Balance of short-term and long-term marketing objectives
Because the full customer lifetime value calculation utilizes an appropriate discount rate, CLV is a marketing metric, which provides a balance between short-term and long-term marketing goals. This is because the discount rate converts future customer profitability into present value profitability – making it easy to directly compare cash flows (customer revenue and costs) at different time periods.
Therefore, if a marketer looks to maximize customer lifetime value (CLV) then by doing so they will also ensure that they have an appropriate balance between a short and long-term view. This allows the marketer to prioritize various marketing activities and investments based upon the best financial return over time.
Marketing budgeting decisions
One of the challenges for marketers is to determine an appropriate marketing budget. By calculating customer’s lifetime value, the firm can then determine an appropriate budget for various marketing costs in a per customer basis.
The customer lifetime formula is quite helpful when selecting between different marketing objectives and programs, particularly if the firm is interested in maximizing its marketing ROI. What is the best allocation of the marketing budget? Should marketing be focused on customer acquisition, customer retention, or increasing share of customer? What value is there in trying to leverage word-of-mouth?
An effective way to answer these marketing budget questions is to utilize the strength of the customer lifetime Excel template available on this site is to scenario test different marketing programs.

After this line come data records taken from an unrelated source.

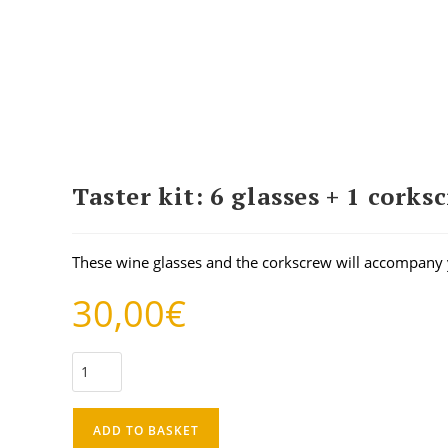
Taster kit: 6 glasses + 1 corks
These wine glasses and the corkscrew will accompany 
30,00
€
ADD TO BASKET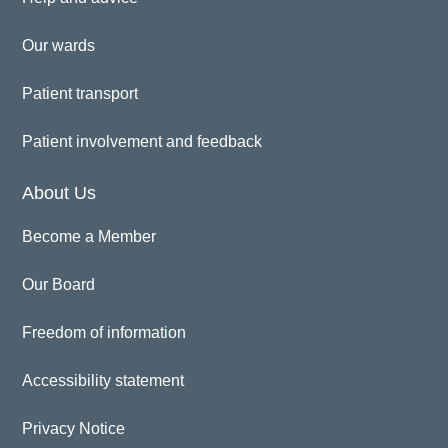
Our wards
Patient transport
Patient involvement and feedback
About Us
Become a Member
Our Board
Freedom of information
Accessibility statement
Privacy Notice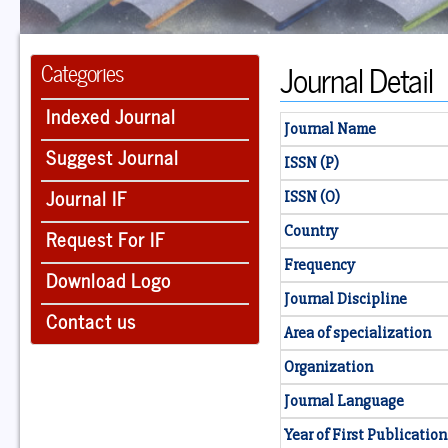
Journal Detail
Categories
Indexed Journal
Journal Name
Suggest Journal
ISSN (P)
Journal IF
ISSN (O)
Country
Request For IF
Frequency
Download Logo
Journal Discipline
Contact us
Area of specialization
Organization
Journal Language
Year of First Publication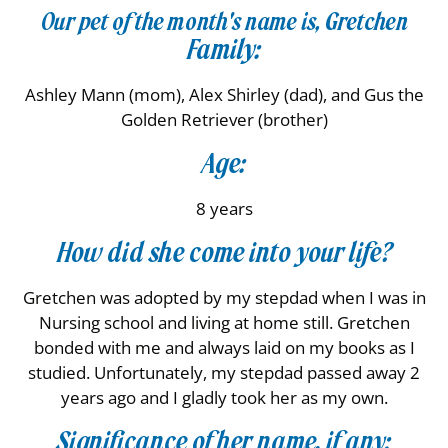
Our pet of the month's name is, Gretchen
Family:
Ashley Mann (mom), Alex Shirley (dad), and Gus the
Golden Retriever (brother)
Age:
8 years
How did she come into your life?
Gretchen was adopted by my stepdad when I was in
Nursing school and living at home still. Gretchen
bonded with me and always laid on my books as I
studied. Unfortunately, my stepdad passed away 2
years ago and I gladly took her as my own.
Significance of her name, if any: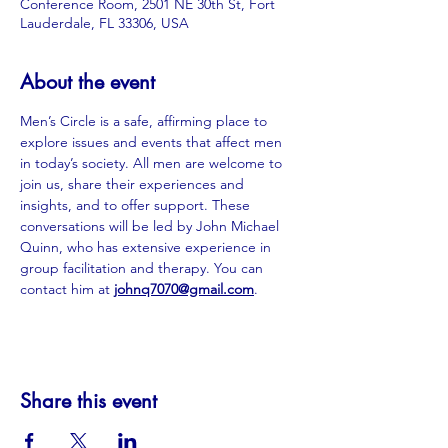
Conference Room, 2501 NE 30th St, Fort
Lauderdale, FL 33306, USA
About the event
Men’s Circle is a safe, affirming place to 
explore issues and events that affect men 
in today’s society. All men are welcome to 
join us, share their experiences and 
insights, and to offer support. These 
conversations will be led by John Michael 
Quinn, who has extensive experience in 
group facilitation and therapy. You can 
contact him at
johnq7070@gmail.com
.
Share this event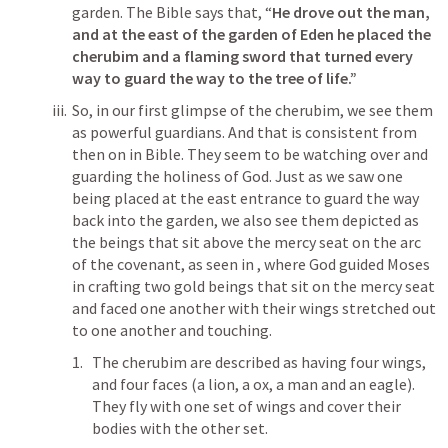
garden. The Bible says that, “
He drove out the man, 
and at the east of the garden of Eden he placed the 
cherubim and a flaming sword that turned every 
way to guard the way to the tree of life.”
So, in our first glimpse of the cherubim, we see them 
as powerful guardians. And that is consistent from 
then on in Bible. They seem to be watching over and 
guarding the holiness of God. Just as we saw one 
being placed at the east entrance to guard the way 
back into the garden, we also see them depicted as 
the beings that sit above the mercy seat on the arc 
of the covenant, as seen in 
, where God guided Moses 
in crafting two gold beings that sit on the mercy seat 
and faced one another with their wings stretched out 
to one another and touching.
The cherubim are described as having four wings, 
and four faces (a lion, a ox, a man and an eagle). 
They fly with one set of wings and cover their 
bodies with the other set. 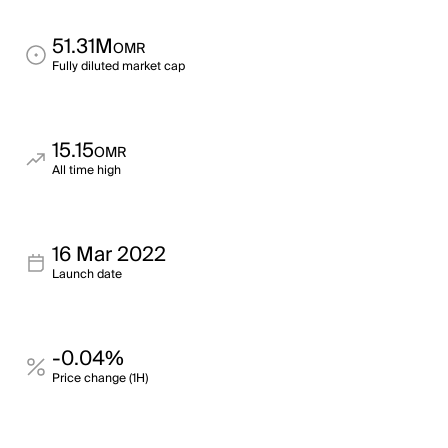
51.31M
OMR
Fully diluted market cap
15.15
OMR
All time high
16 Mar 2022
Launch date
-0.04%
Price change (1H)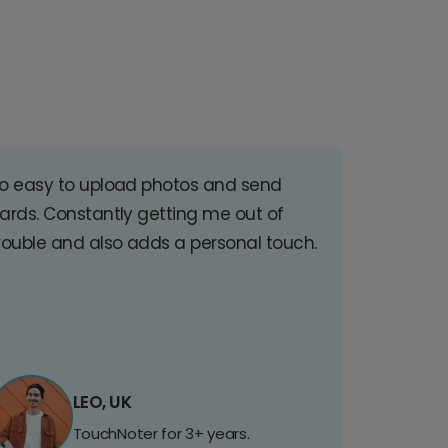
o easy to upload photos and send
ards. Constantly getting me out of
rouble and also adds a personal touch.
LEO, UK
TouchNoter for 3+ years.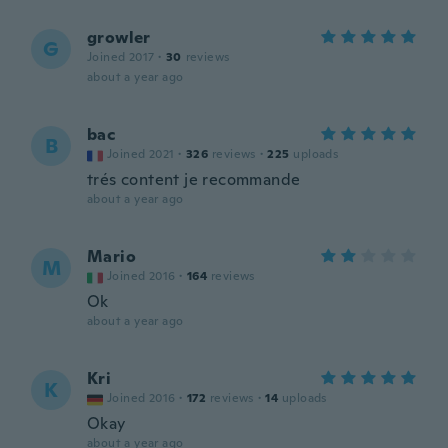
growler
G
Joined 2017
·
30
reviews
about a year ago
bac
B
Joined 2021
·
326
reviews
·
225
uploads
trés content je recommande
about a year ago
Mario
M
Joined 2016
·
164
reviews
Ok
about a year ago
Kri
K
Joined 2016
·
172
reviews
·
14
uploads
Okay
about a year ago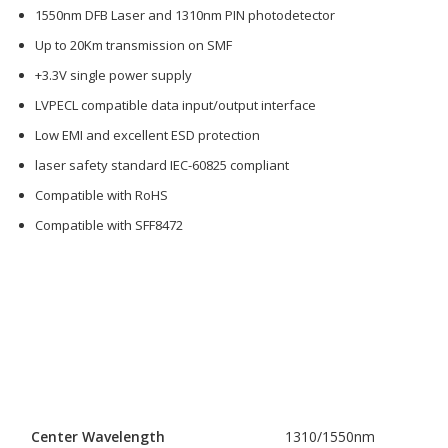
1550nm DFB Laser and 1310nm PIN photodetector
Up to 20Km transmission on SMF
+3.3V single power supply
LVPECL compatible data input/output interface
Low EMI and excellent ESD protection
laser safety standard IEC-60825 compliant
Compatible with RoHS
Compatible with SFF8472
Center Wavelength
1310/1550nm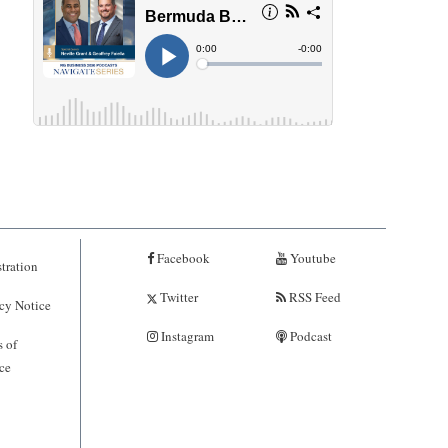
Facebook
Youtube
tration
Twitter
RSS Feed
cy Notice
Instagram
Podcast
 of
ce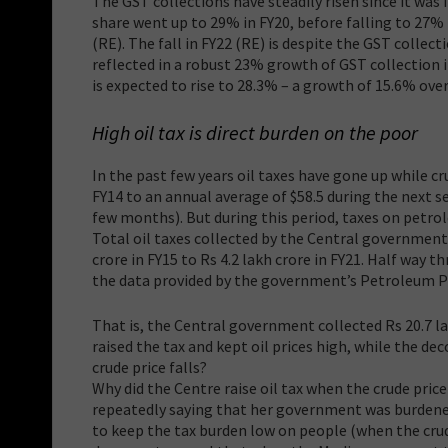
The GST collections have steadily risen since it was i
share went up to 29% in FY20, before falling to 27% i
(RE). The fall in FY22 (RE) is despite the GST collec
reflected in a robust 23% growth of GST collection in
is expected to rise to 28.3% – a growth of 15.6% over
High oil tax is direct burden on the poor
In the past few years oil taxes have gone up while c
FY14 to an annual average of $58.5 during the next s
few months). But during this period, taxes on petr
Total oil taxes collected by the Central government 
crore in FY15 to Rs 4.2 lakh crore in FY21. Half way t
the data provided by the government’s Petroleum Pl
That is, the Central government collected Rs 20.7 l
raised the tax and kept oil prices high, while the d
crude price falls?
Why did the Centre raise oil tax when the crude pric
repeatedly saying that her government was burdene
to keep the tax burden low on people (when the crude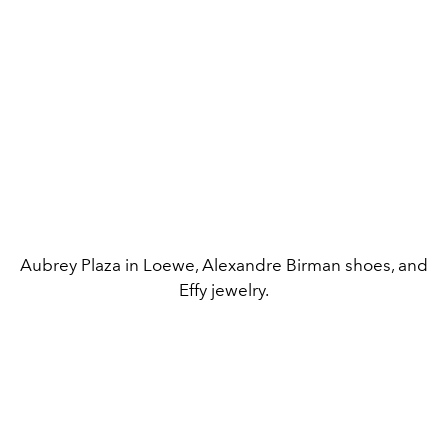
Aubrey Plaza in Loewe, Alexandre Birman shoes, and
Effy jewelry.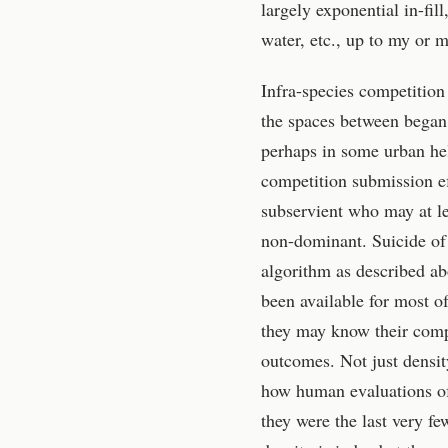
largely exponential in-fil
water, etc., up to my or 
Infra-species competition 
the spaces between began
perhaps in some urban hel
competition submission eff
subservient who may at le
non-dominant. Suicide of
algorithm as described ab
been available for most o
they may know their comp
outcomes. Not just density
how human evaluations of t
they were the last very fe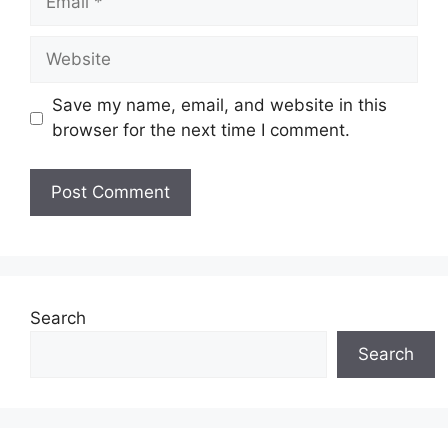
Website
Save my name, email, and website in this
browser for the next time I comment.
Search
Search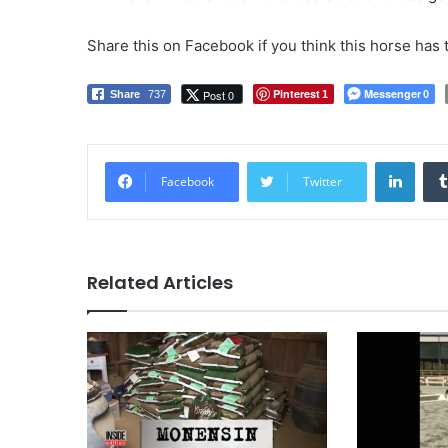
Share this on Facebook if you think this horse has 
Pinterest
Messenger
Post 0
Share
737
1
0
LinkedIn
Facebook
Twitter
Related Articles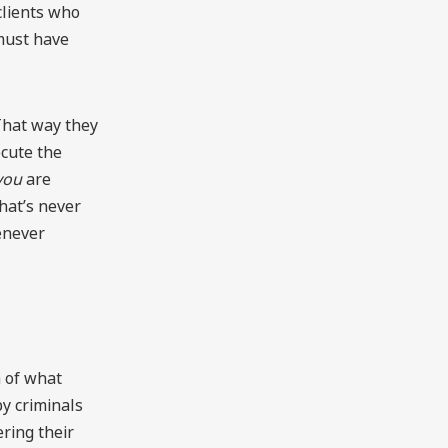
 clients who
must have
“That way they
ecute the
you
are
That’s never
enever
n of what
y criminals
ering their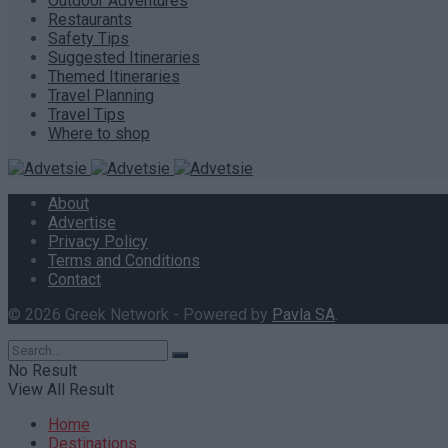
Outdoor Adventures
Restaurants
Safety Tips
Suggested Itineraries
Themed Itineraries
Travel Planning
Travel Tips
Where to shop
About
Advertise
Privacy Policy
Terms and Conditions
Contact
© 2026 Greek Network - Powered by
Pavla SA
.
No Result
View All Result
Home
Destinations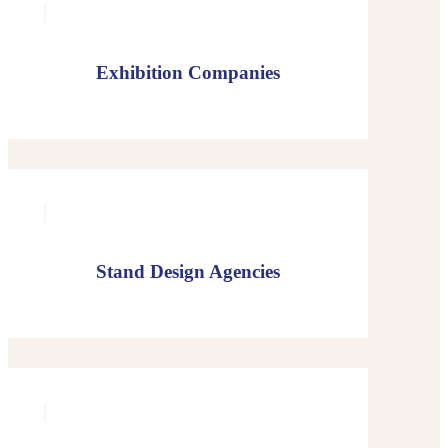
Exhibition Companies
Stand Design Agencies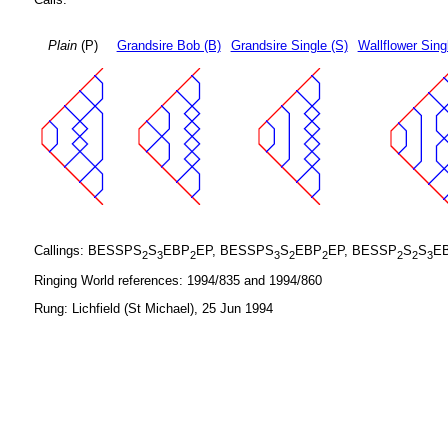
Plain
(P)
Grandsire Bob (B)
Grandsire Single (S)
Wallflower Sing
Callings: BESSPS
S
EBP
EP, BESSPS
S
EBP
EP, BESSP
S
S
E
2
3
2
3
2
2
2
2
3
Ringing World references: 1994/835 and 1994/860
Rung: Lichfield (St Michael), 25 Jun 1994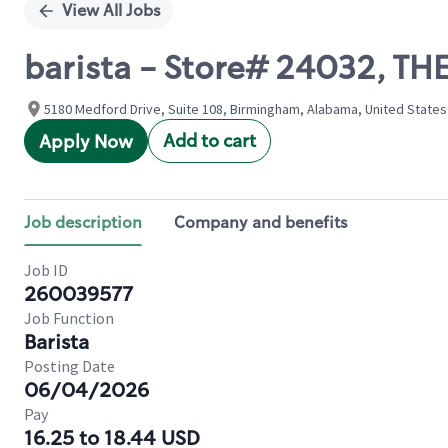
View All Jobs
barista - Store# 24032, 
5180 Medford Drive, Suite 108, Birmingham, Alabama, United States
Add to cart
Apply Now
Job description
Company and benefits
Job ID
260039577
Job Function
Barista
Posting Date
06/04/2026
Pay
16.25 to 18.44 USD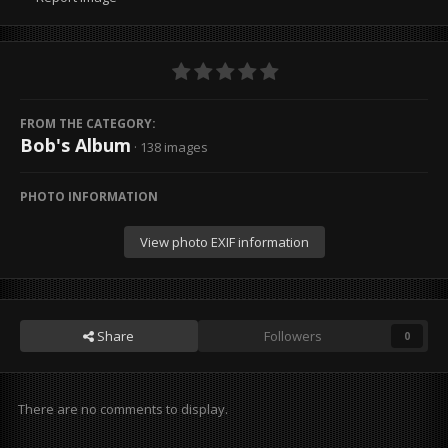
FROM THE CATEGORY:
Bob's Album
· 138 images
PHOTO INFORMATION
View photo EXIF information
Share
Followers
0
There are no comments to display.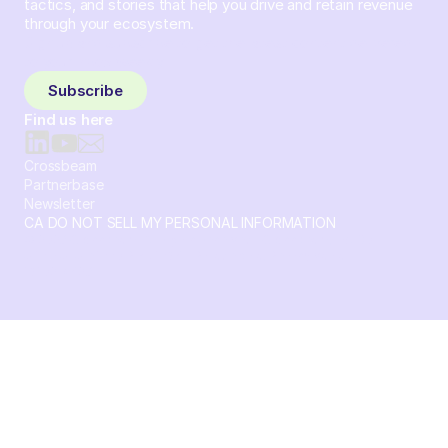
tactics, and stories that help you drive and retain revenue
through your ecosystem.
Sign up and subscribe to get the latest content delivered
to your inbox weekly.
Subscribe
Find us here
Crossbeam
Partnerbase
Newsletter
CA DO NOT SELL MY PERSONAL INFORMATION
© 2026 Crossbeam. All Rights Reserved. Crossbeam, Inc. 30
S 15th St Ste 1550 PMB 15987 Philadelphia, Pennsylvania
19102-4826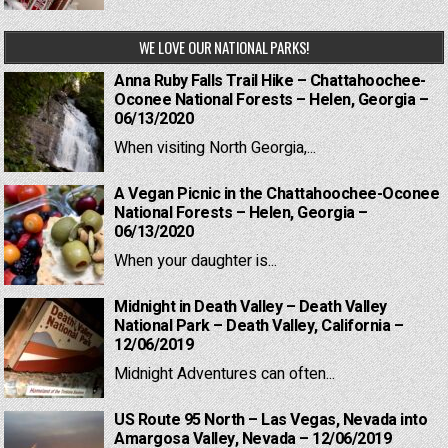
WE LOVE OUR NATIONAL PARKS!
Anna Ruby Falls Trail Hike – Chattahoochee-
Oconee National Forests – Helen, Georgia –
06/13/2020
When visiting North Georgia,...
A Vegan Picnic in the Chattahoochee-Oconee
National Forests – Helen, Georgia –
06/13/2020
When your daughter is...
Midnight in Death Valley – Death Valley
National Park – Death Valley, California –
12/06/2019
Midnight Adventures can often...
US Route 95 North – Las Vegas, Nevada into
Amargosa Valley, Nevada – 12/06/2019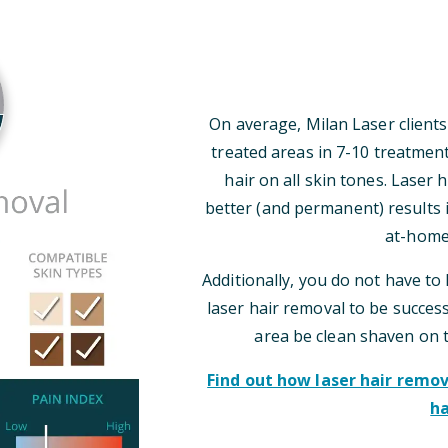
On average, Milan Laser clients
treated areas in 7-10 treatmen
hair on all skin tones. Laser
better (and permanent) results i
at-home
Additionally, you do not have to 
laser hair removal to be successf
area be clean shaven on 
Find out how laser hair rem
ha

For example, if the company was able to create a more cost effective acquisition program (and reduce average customer acquisition costs), then what impact that they have on customer lifetime value? This outcome could then be compared against the financial outcome of investing the same marketing energy and programs into increase customer loyalty (the lifetime of the customer). By scenario testing customer lifetime values, then a marketing budget can be structured according to the best marketing ROI return.
The company’s history of customer profitability analysis provides an excellent input into creating reliable scenario tests for customer lifetime value purposes.